White can’t quite explain what motivated him to want to change his life. But he saw friends and relatives float in and out of jail, sometimes on trumped-up charges, and knew he wanted something better for himself. One day, rather suddenly, he felt compelled to get off the streets and back into school.
He enrolled in Malcom X College, one of the seven City College campuses. But his studies kept getting interrupted. One time, a relative got sick and needed a caretaker. Another time, police raided the homes of several relatives and White ended up on house arrest on drug charges. He was out of school for 10 months. The charges were eventually dropped.

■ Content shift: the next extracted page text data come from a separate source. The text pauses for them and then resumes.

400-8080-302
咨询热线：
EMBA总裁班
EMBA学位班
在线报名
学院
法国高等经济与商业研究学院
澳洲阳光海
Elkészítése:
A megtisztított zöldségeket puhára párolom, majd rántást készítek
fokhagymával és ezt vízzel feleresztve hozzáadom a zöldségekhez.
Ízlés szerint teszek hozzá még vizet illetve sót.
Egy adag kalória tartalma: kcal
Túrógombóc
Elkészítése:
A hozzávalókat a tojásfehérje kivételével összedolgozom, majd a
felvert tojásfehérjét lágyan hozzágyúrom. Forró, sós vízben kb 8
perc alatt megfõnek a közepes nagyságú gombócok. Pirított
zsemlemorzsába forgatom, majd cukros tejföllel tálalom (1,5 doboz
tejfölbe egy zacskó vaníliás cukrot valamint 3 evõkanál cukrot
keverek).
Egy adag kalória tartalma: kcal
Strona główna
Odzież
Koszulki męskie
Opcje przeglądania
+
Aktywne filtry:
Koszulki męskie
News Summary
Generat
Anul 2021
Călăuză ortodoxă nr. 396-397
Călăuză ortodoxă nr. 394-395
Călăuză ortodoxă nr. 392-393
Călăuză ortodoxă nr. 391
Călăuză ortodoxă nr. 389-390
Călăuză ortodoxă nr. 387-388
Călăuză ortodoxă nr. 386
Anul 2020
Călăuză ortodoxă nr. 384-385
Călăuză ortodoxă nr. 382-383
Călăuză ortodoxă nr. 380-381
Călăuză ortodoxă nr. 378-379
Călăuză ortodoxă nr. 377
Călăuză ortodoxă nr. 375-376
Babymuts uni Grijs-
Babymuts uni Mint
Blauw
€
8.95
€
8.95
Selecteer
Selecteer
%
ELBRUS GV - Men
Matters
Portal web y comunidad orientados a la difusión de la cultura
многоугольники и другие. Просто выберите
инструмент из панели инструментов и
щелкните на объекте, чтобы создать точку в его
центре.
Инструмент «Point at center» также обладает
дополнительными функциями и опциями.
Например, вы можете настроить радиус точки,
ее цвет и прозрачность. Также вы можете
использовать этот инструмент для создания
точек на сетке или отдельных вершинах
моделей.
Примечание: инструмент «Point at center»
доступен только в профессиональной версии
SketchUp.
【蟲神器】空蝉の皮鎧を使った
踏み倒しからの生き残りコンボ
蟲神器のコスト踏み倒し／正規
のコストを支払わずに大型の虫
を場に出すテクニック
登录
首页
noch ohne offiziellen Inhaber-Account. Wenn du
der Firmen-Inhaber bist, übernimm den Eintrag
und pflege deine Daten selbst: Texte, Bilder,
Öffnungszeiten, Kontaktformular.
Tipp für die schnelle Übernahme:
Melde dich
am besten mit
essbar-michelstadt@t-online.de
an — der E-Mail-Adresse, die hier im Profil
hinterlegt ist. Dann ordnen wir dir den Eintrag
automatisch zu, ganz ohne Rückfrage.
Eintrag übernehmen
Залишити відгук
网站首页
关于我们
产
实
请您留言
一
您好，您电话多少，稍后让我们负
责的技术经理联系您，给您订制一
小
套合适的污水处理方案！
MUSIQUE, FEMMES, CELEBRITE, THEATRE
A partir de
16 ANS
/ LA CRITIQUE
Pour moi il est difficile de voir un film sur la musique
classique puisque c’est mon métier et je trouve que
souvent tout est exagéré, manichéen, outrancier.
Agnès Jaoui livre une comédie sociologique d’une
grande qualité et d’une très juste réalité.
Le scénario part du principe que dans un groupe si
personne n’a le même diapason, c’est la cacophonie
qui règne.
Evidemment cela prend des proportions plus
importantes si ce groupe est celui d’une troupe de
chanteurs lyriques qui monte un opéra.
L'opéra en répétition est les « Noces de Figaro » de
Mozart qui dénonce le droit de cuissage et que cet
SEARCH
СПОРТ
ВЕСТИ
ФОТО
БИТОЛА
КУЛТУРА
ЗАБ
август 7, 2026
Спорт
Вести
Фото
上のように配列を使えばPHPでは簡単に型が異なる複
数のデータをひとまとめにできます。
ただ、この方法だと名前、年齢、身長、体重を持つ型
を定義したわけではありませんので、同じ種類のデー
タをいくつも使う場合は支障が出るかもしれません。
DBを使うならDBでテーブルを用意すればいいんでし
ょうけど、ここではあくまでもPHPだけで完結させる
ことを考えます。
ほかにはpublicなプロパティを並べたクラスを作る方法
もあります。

In 2013, White finally had enough credits to transfer to Northeastern, where he is working toward a bachelor’s degree in social work. Eventually, he wants to earn a master’s degree as well.
“I want to help the young boys get back to school,” White says. “Even if they’re going to vocational school or alternative school — it doesn’t matter.”
Toward that end, White is a volunteer with the nonprofit organization CeaseFire Illinois, which works to reduce gang-related violence in Chicago. Plus, he has a full load of classes and has to fit in a part-time job at a department store.
Still, he’s determined to reach his goal. “I will graduate from college because my main thing is getting out of poverty,” White says. “I’m not out of it yet. I have a job and I go to school, but I owe debts and I’m still in poverty.”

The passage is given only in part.